Sweetbreads from veal are my favorite of the variety meats. Gloria's two favorite offal are calves' brains and pig's feet, both of which she ranks above sweetbreads. When I came to the United States many years ago, sweetbreads were extremely inexpensive because no one bought them. Unfortunately, times have changed, and sweetbreads are quite expensive now. There are two types of sweetbreads: the long, narrow strip in the throat, which is the thymus gland, and a larger, rounder gland near the heart, which is the pancreas gland. Both are good, though I tend to prefer the larger one, which is more solid and in one piece, so it is easier to slice into it. You can have your sweetbreads in pâtés, braised slowly in the oven, or in puff pastry. In this recipe, they are sliced and sautéed. Regardless of how you plan to serve sweetbreads, they must be soaked in cold water first. I often do this overnight, but the water should be changed a few times, as it gets reddish in color. Sweetbreads should be white after soaking, which improves their taste and appearance. In most of my cooking life, I have blanched sweetbreads and pressed them under a weight before proceeding with a recipe. All of my books reflect this. Some chefs blanch sweetbreads for a minute or so, others for 15 minutes. Blanching eliminates the sometimes offending odor of raw offal, and keeping them under a weight makes them more compact and uniform in texture. But for this recipe, I slice raw, unblanched sweetbreads into ½-inch slices and sauté them with excellent results. You can dredge the slices in one of the following: fine, dry bread crumbs, regular flour, Wondra flour, or roasted corn flour. Each of these gives a slightly different coating and crispness to the sweetbreads. A favorite classic preparation is to brush the sweetbreads with melted butter before coating them with bread crumbs, so the crumbs will adhere well. I serve sweetbreads on top of corn or other vegetables in season, and make a little dressing with fresh tomato, onion, capers, oil, and lemon juice to spoon over them. The dressing shouldn”t be spooned on until the last minute, because you don”t want to lose the crispness of the sliced sweetbreads. The dressing can also be served on the side.
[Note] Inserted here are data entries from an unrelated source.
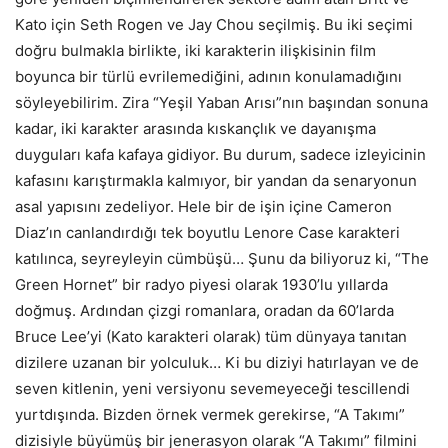
Kato için Seth Rogen ve Jay Chou seçilmiş. Bu iki seçimi
doğru bulmakla birlikte, iki karakterin ilişkisinin film
boyunca bir türlü evrilemediğini, adının konulamadığını
söyleyebilirim. Zira “Yeşil Yaban Arısı”nın başından sonuna
kadar, iki karakter arasında kıskançlık ve dayanışma
duyguları kafa kafaya gidiyor. Bu durum, sadece izleyicinin
kafasını karıştırmakla kalmıyor, bir yandan da senaryonun
asal yapısını zedeliyor. Hele bir de işin içine Cameron
Diaz’ın canlandırdığı tek boyutlu Lenore Case karakteri
katılınca, seyreyleyin cümbüşü… Şunu da biliyoruz ki, “The
Green Hornet” bir radyo piyesi olarak 1930’lu yıllarda
doğmuş. Ardından çizgi romanlara, oradan da 60’larda
Bruce Lee’yi (Kato karakteri olarak) tüm dünyaya tanıtan
dizilere uzanan bir yolculuk… Ki bu diziyi hatırlayan ve de
seven kitlenin, yeni versiyonu sevemeyeceği tescillendi
yurtdışında. Bizden örnek vermek gerekirse, “A Takımı”
dizisiyle büyümüş bir jenerasyon olarak “A Takımı” filmini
OccasionCasual Dinner Party, Formal Dinner Party
Recipe Coursemain course
Dietary Considerationegg-free, peanut free, soy free, tree nut free
Taste and Texturecrisp, juicy, meaty, savory, sweet, tangy, tart
- 1 or 2 pieces (about 1¼ pounds total) veal sweetbreads
- 2 tablespoons plus 1 tablespoon butter
- 2 cups fine dried bread crumbs
- 2 tablespoons oil
- 5 ears sweet corn
- 3 tablespoons butter
- Salt and pepper
- Minced chives
- ¾ cup tomato, seeded and cut into ½-inch dice
- 1 scant teaspoon garlic, finely chopped
- 2 tablespoons onion, finely chopped
- 1 tablespoon capers, drained
- 2 tablespoons good olive oil
- 1 teaspoon lemon juice
- 1 tablespoon parsley, chopped
Soak the sweetbreads overnight or for at least 6 hours, changing the water occasionally, until they are white. Remove any skin, and pull out any sinews from the outside. Cut into ½-inch slices, about 2 slices per person, and set aside.
For the corn, remove the kernels from the ears, which should yield about 3 cups. Sauté the kernels in the butter for about 2 minutes over high heat, just enough for the starch to set, making the corn very sweet. Add salt, pepper, and a sprinkling of minced chives, mix, and set aside. You can always rewarm the corn in a regular oven or a microwave oven at serving time.
For the dressing, combine in a glass bowl the tomato, garlic, onion, capers, good olive oil, lemon juice, salt, pepper, and parsley. Set aside.
When ready to sauté your sweetbreads, salt and pepper the slices. Melt 2 tablespoons of the butter in a microwave oven, and dip the sweetbread slices into about 2 cups of fine dried bread crumbs, making sure that they are well coated on both sides. (I dry leftover bread, preferably from a country-style loaf or baguette, in a 180°F oven, and then process it in a food processor to a make a fine meal.)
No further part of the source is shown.